Escrever sobre o Holocausto é escrever sobre intolerância, preconceito e racismo. São os quesitos que construíram a ideologia nazista de 1933 a 1945, quando Adolf Hitler assumiu o governo da Alemanha. E, ao assumi-lo, ele e seus assessores iniciaram uma política baseada na propaganda, no terror e nas leis.

A cultura perdeu fundamentos ao se deparar com os novos conceitos da ideologia nazista em relação ao respeito com o ser humano, à ética, medicina, biologia, genética, arte, infância e identidade de cada pessoa.

No período, tudo foi idealizado e realizado por políticos, cientistas, arquitetos, engenheiros, médicos, biólogos, juristas, com apoio da população da Alemanha e de países da Europa, dominados pelo regime nazista.

Ao estourar a Segunda Guerra Mundial com a invasão da Polônia, teve início o processo concentracionário dos judeus, com a criação dos guetos, campos de concentração, de trânsito, de extermínio e um único campo cultural.

Cada um com suas propostas e configuração. Tendo a intolerância como categoria principal contra o “diferente”, abriu-se um espaço para a sucessão de atos ilegais como ódio, racismo, perseguição, assassinato, impunidade e genocídio.

Antigo campo de concentração de Auschwitz / Crédito: Getty Images

No primeiro estágio desse processo, os guetos demoraram muito para que a resistência armada se organizasse. Diante do contexto histórico, no qual o inimigo possuía armamentos em enorme quantidade, conhecimento técnico na área bélica e militar, meios de violência a seu dispor, alimentação adequada, vestuário próprio para todas as estações do ano, tudo em quantidade e qualidade superiores aos dos judeus, devemos entender por que a resistência demorou tanto a ocorrer.

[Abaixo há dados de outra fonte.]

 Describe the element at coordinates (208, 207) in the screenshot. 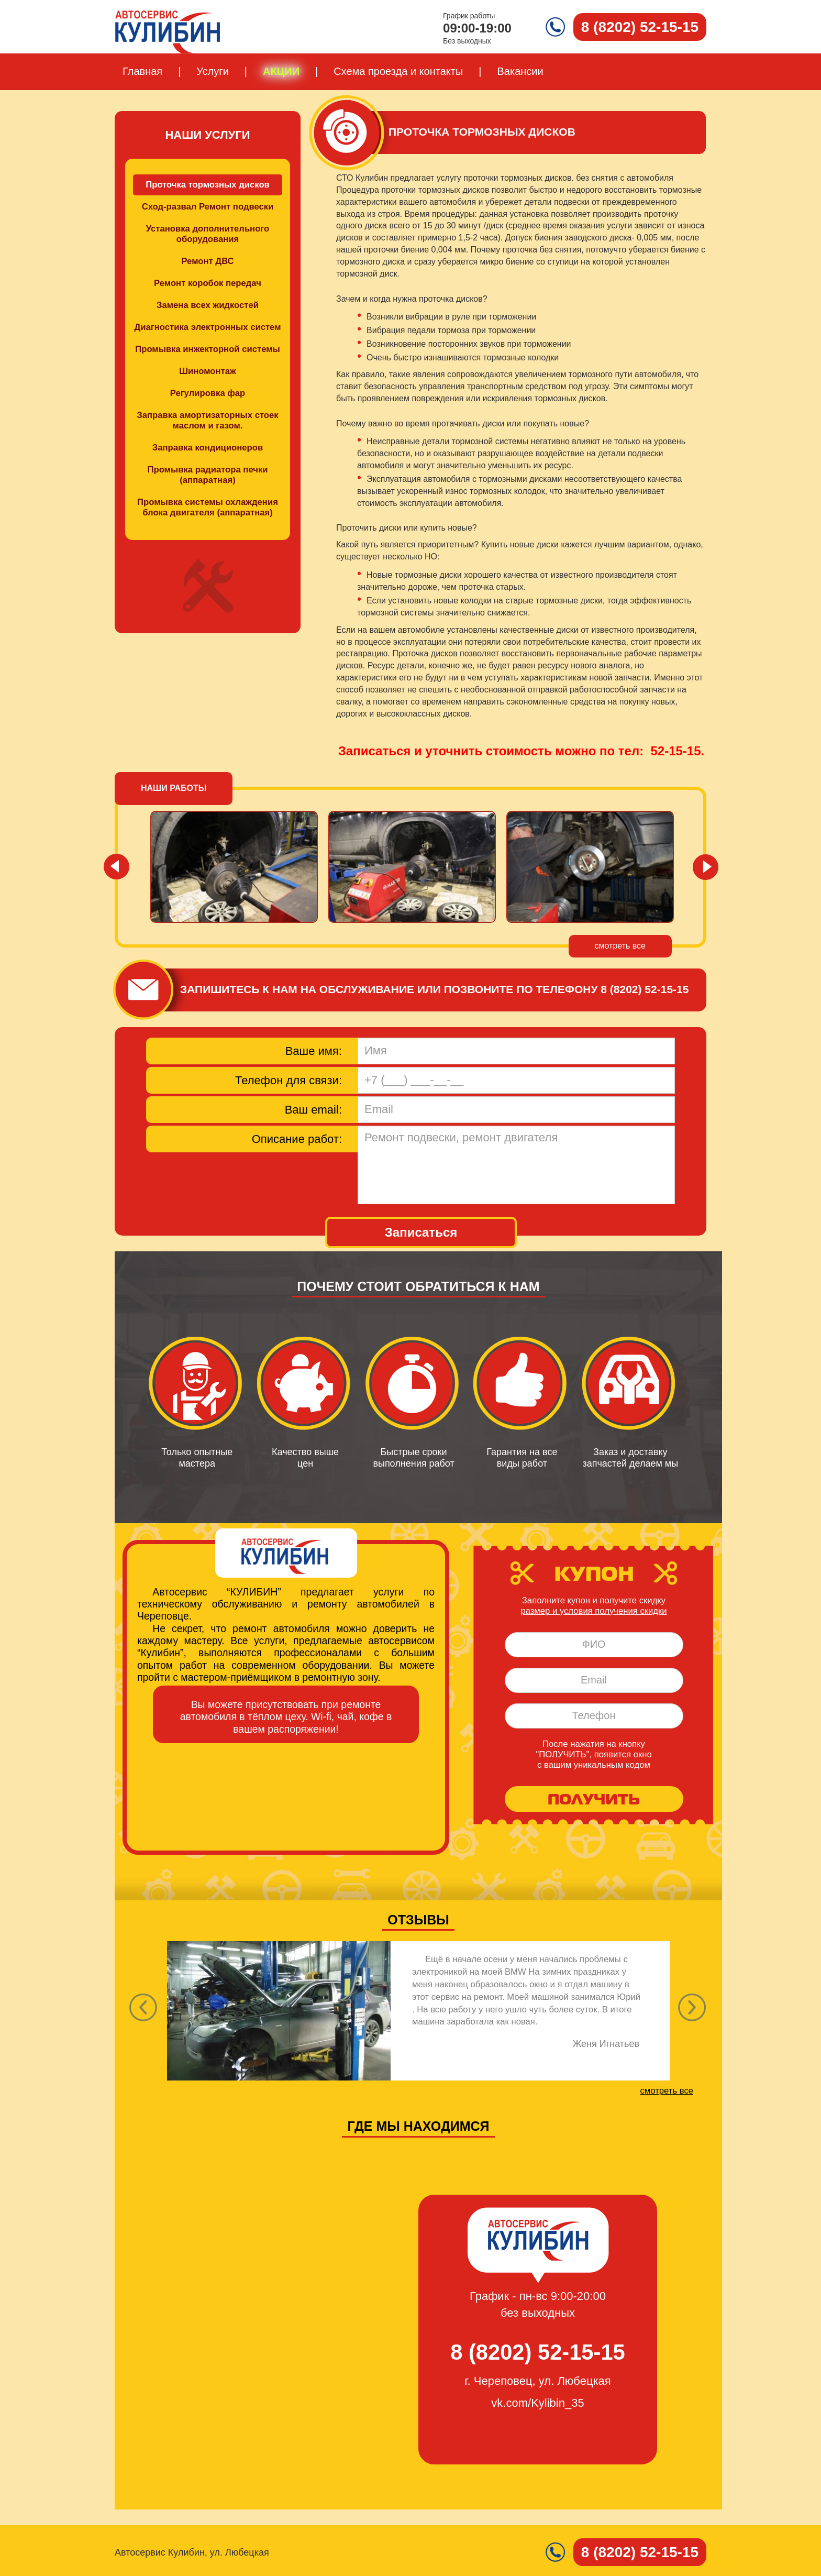 I see `Сход-развал Ремонт подвески` at that location.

E por que não se acreditava no que ainda estava por vir. Porém, houve resistência, de diversas formas: ora psicológica e cultural, ora organizada, visíveis ou clandestinas, ora sob a forma de lutas armadas ou atitudes individuais de protestos ou grupais.

Resistência psicológica

A organização de atividades culturais, como apresentações teatrais, produção de músicas, poemas, concertos e desenhos, publicação de jornais ou até mesmo a formação de escolas clandestinas para as crianças, são consideradas resistência psicológica, assim como a troca de receitas culinárias no campo de Theresienstadt, publicadas no livro 'Em Memória da Cozinha: Um Legado das Mulheres de Terezin', de Carol Eileen Krawetz (cujo pseudônimo é Cara De Silva), que mostra a tentativa das prisioneiras em manter um pouco da dignidade, apesar da vida indigna que lhes estava sendo imposta.

+ Horror cultural: Os campos de concentração através de desenhos infantis

Já os livros 'A Música e os Músicos em Tempos de Intolerância: O Holocausto' e 'Arte em Tempos de intolerância: Theresienstadt' nos dão a verdadeira dimensão do que foi a resistência psicológica e como agiu sobre os prisioneiros que a praticavam e sobre os que a assistiam.

Nesse contexto, músicos profissionais e amadores, de diferentes idades, origens e nacionalidades, tocavam e faziam música por obrigação ou espontaneamente e, com muita frequência, colocando em risco sua vida. Diziam que, dessa forma, nunca estavam sozinhos, pois sempre havia “eu e minha voz... eu e um som”.

Produziam-se músicas em iídiche (o dialeto criado no século 11 com caracteres hebraicos, usados pelos judeus da Europa Central e Oriental), em alemão e poucas vezes em polonês, além de obras populares ou clássicas, como 'Requiem de Verdi' ou a opereta 'Brundibar', apresentadas pelos judeus no campo de Theresienstadt.

Houve uma vasta produção de músicas e arte nos espaços concentracionários.
A orquestra dos prisioneiros no campo de concentração de Buchenwald/ Crédito: United States Holocaust Memorial Museum

Houve também uma vasta produção de músicas em diferentes lugares dominados pelo nazismo, principalmente se levarmos em conta que houve cerca de 10 mil espaços concentracionários de diversos tipos.

No livro 'Songs of the Ghettos and Concentration Camps', uma compilação feita pelo sobrevivente Schmerke Kaczerginsky, que conseguiu reunir 250 canções em iídiche, com melodia, e outras cem que nunca foram musicadas, mas escritas e, depois, editadas pela Cico Bicher Farlag, de Nova York, em 1948. Schmerke faleceu em um acidente aéreo quando retornava de uma conferência em Mendoza, Argentina, em 1954.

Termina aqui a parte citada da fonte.